How to complete this task
Search term "their": copy each line of the records that contains it.

——————

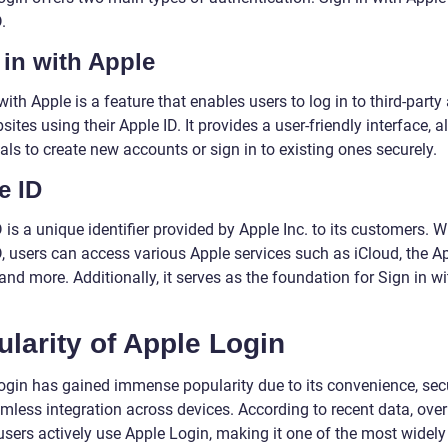
.
 in with Apple
with Apple is a feature that enables users to log in to third-party
ites using their Apple ID. It provides a user-friendly interface, a
als to create new accounts or sign in to existing ones securely.
e ID
 is a unique identifier provided by Apple Inc. to its customers. W
, users can access various Apple services such as iCloud, the Ap
and more. Additionally, it serves as the foundation for Sign in wi
larity of Apple Login
ogin has gained immense popularity due to its convenience, secu
mless integration across devices. According to recent data, ove
 users actively use Apple Login, making it one of the most widel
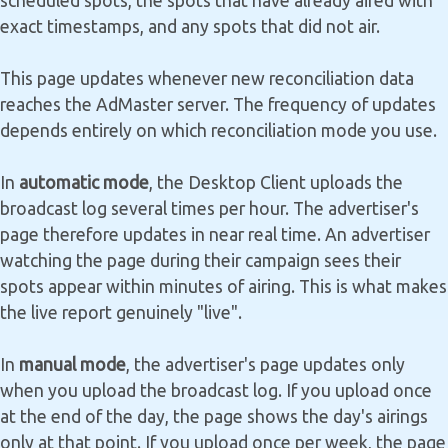
scheduled spots, the spots that have already aired with
exact timestamps, and any spots that did not air.
This page updates whenever new reconciliation data
reaches the AdMaster server. The frequency of updates
depends entirely on which reconciliation mode you use.
In
automatic mode
, the Desktop Client uploads the
broadcast log several times per hour. The advertiser's
page therefore updates in near real time. An advertiser
watching the page during their campaign sees their
spots appear within minutes of airing. This is what makes
the live report genuinely "live".
In
manual mode
, the advertiser's page updates only
when you upload the broadcast log. If you upload once
at the end of the day, the page shows the day's airings
only at that point. If you upload once per week, the page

——————

Exercise response
ites using their Apple ID. It provides a user-friendly interface, a
watching the page during their campaign sees their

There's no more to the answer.